[Saved entries]
----

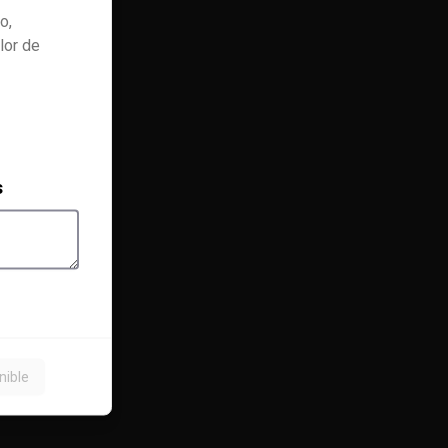
potencia, equilibrio y riqueza 
o,
maltosa con un perfil lupulado 
audaz.

lor de
Ideal con carnes intensas, 
chocolate amargo o postres 
densos como torta de queso o 
brownie caliente.

Alcohol: 10.5%

IBU: 99
s
nible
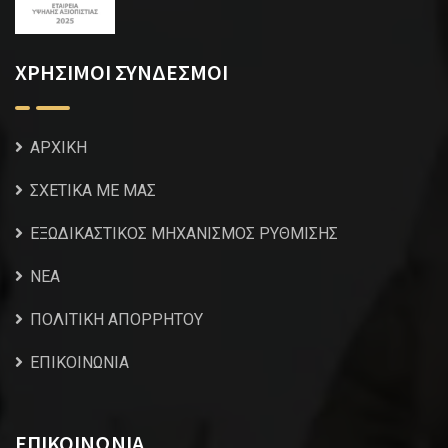
ΧΡΗΣΙΜΟΙ ΣΥΝΔΕΣΜΟΙ
ΑΡΧΙΚΗ
ΣΧΕΤΙΚΑ ΜΕ ΜΑΣ
ΕΞΩΔΙΚΑΣΤΙΚΟΣ ΜΗΧΑΝΙΣΜΟΣ ΡΥΘΜΙΣΗΣ
NEA
ΠΟΛΙΤΙΚΗ ΑΠΟΡΡΗΤΟΥ
ΕΠΙΚΟΙΝΩΝΙΑ
ΕΠΙΚΟΙΝΩΝΙΑ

----

# [PROMPT]
Write the lines from the one with "densos como torta de queso o" through the last line of the entries out again exactly, both ends included, and skip the pictures.

# [WRITTEN RESPONSE]
densos como torta de queso o 
brownie caliente.

Alcohol: 10.5%

IBU: 99
s
nible
ΧΡΗΣΙΜΟΙ ΣΥΝΔΕΣΜΟΙ
ΑΡΧΙΚΗ
ΣΧΕΤΙΚΑ ΜΕ ΜΑΣ
ΕΞΩΔΙΚΑΣΤΙΚΟΣ ΜΗΧΑΝΙΣΜΟΣ ΡΥΘΜΙΣΗΣ
NEA
ΠΟΛΙΤΙΚΗ ΑΠΟΡΡΗΤΟΥ
ΕΠΙΚΟΙΝΩΝΙΑ
ΕΠΙΚΟΙΝΩΝΙΑ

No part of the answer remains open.